EXERCISE REQUIREMENTS: Since pictures are not wanted in the copy, output only the rest of each record exactly.

RECORDS FOR THIS TASK:
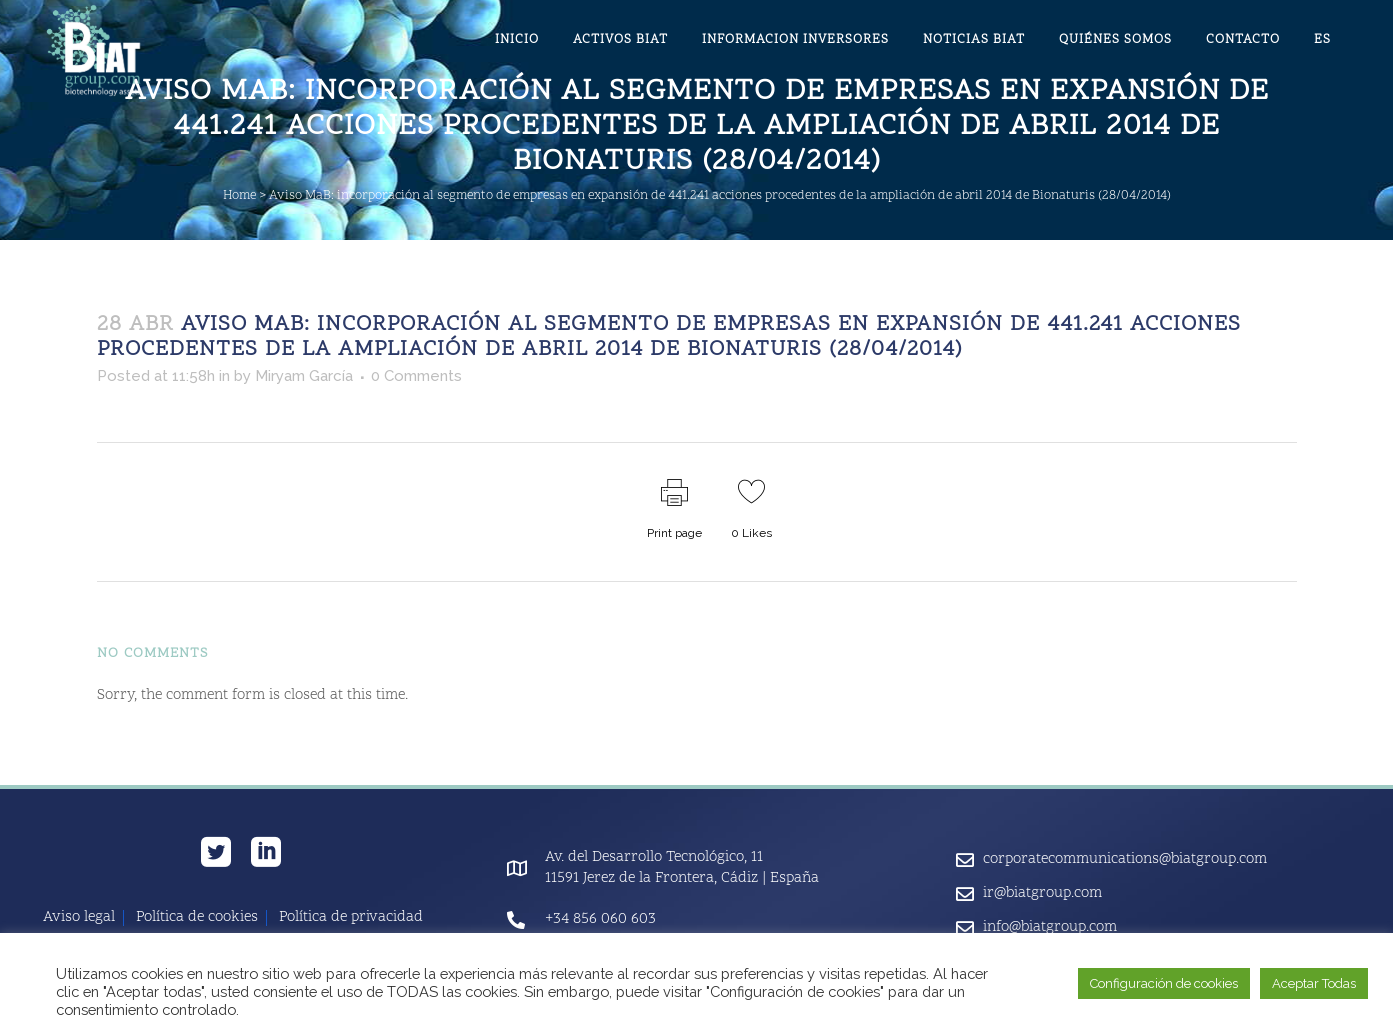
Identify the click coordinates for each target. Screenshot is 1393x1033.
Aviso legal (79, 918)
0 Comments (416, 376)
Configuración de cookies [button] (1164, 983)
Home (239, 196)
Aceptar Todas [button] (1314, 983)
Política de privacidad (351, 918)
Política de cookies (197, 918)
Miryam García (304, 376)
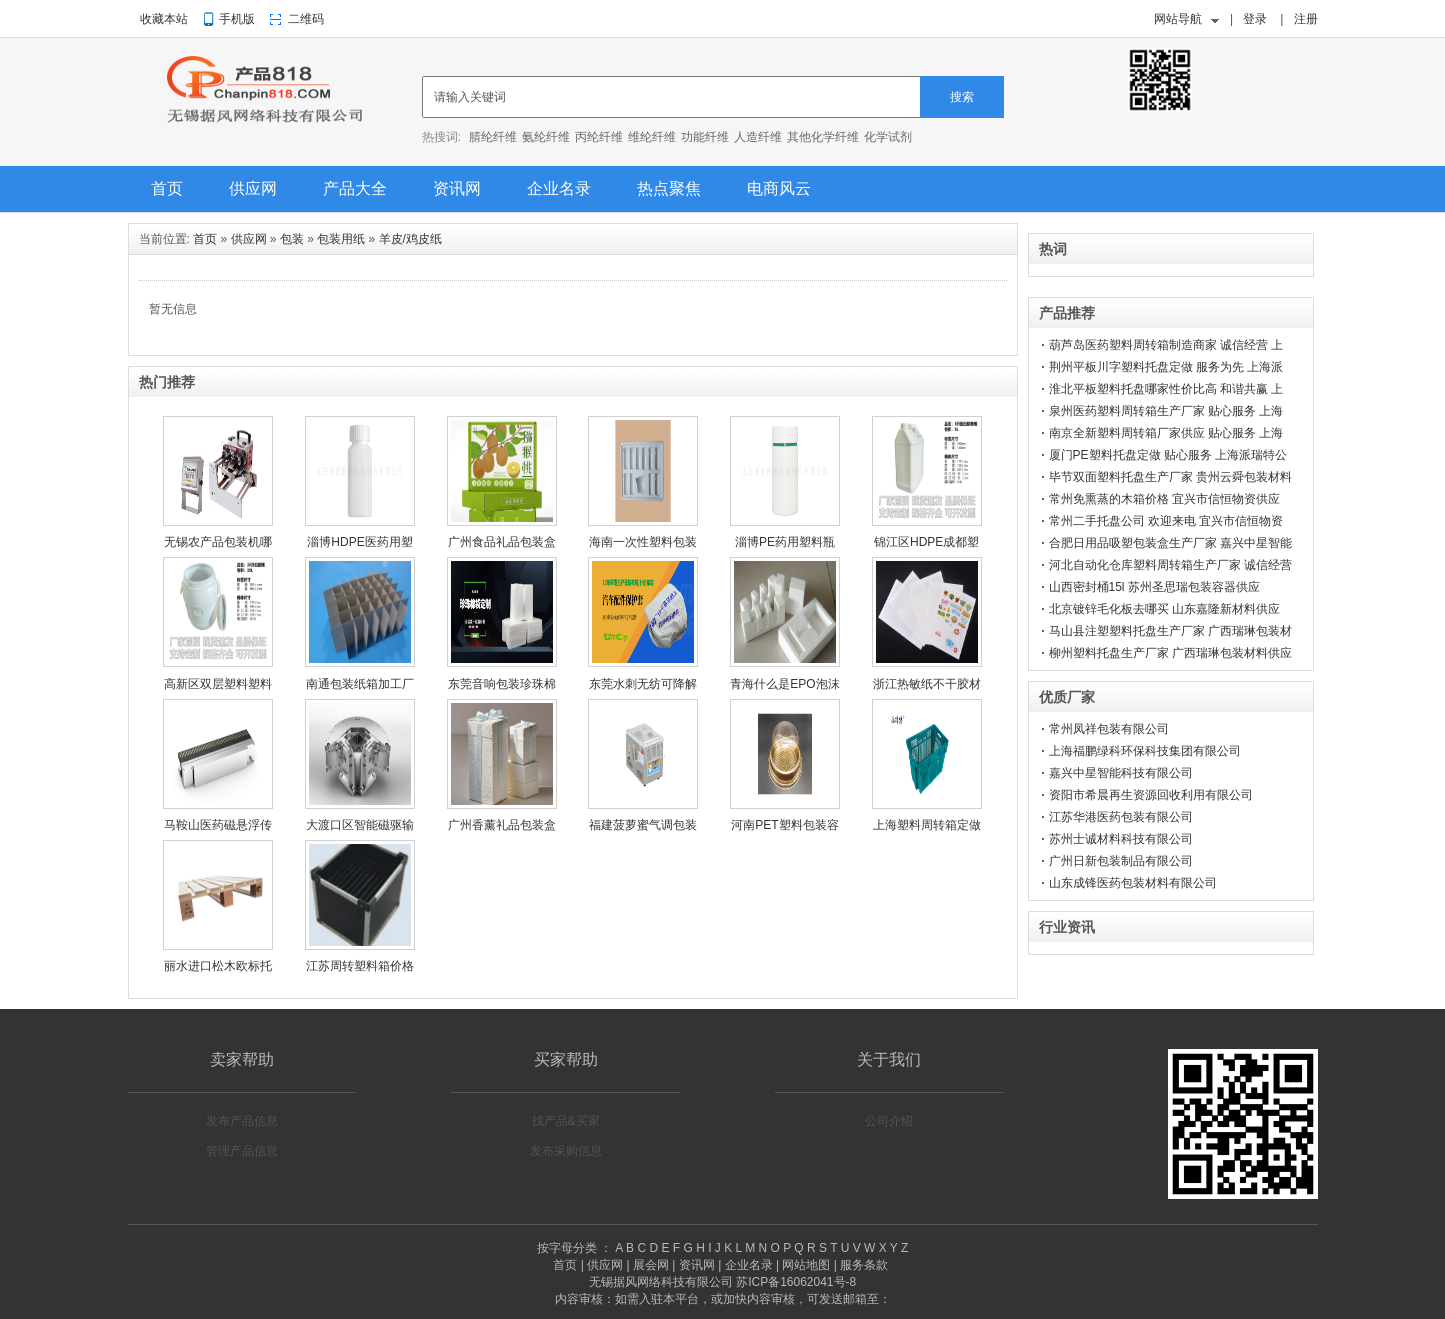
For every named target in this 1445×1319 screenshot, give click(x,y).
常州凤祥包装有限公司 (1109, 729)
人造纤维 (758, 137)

TASK RESPONSE:
Identify the click coordinates for each target. Screenshot is 1393x1033.
Aviso legal (79, 918)
0 Comments (416, 376)
Configuración de cookies [button] (1164, 983)
Home (239, 196)
Aceptar Todas [button] (1314, 983)
Política de privacidad (351, 918)
Política de cookies (197, 918)
Miryam García (304, 376)
For every named target in this 1445×1319 screenshot, give click(x,y).
常州凤祥包装有限公司 (1109, 729)
人造纤维 (758, 137)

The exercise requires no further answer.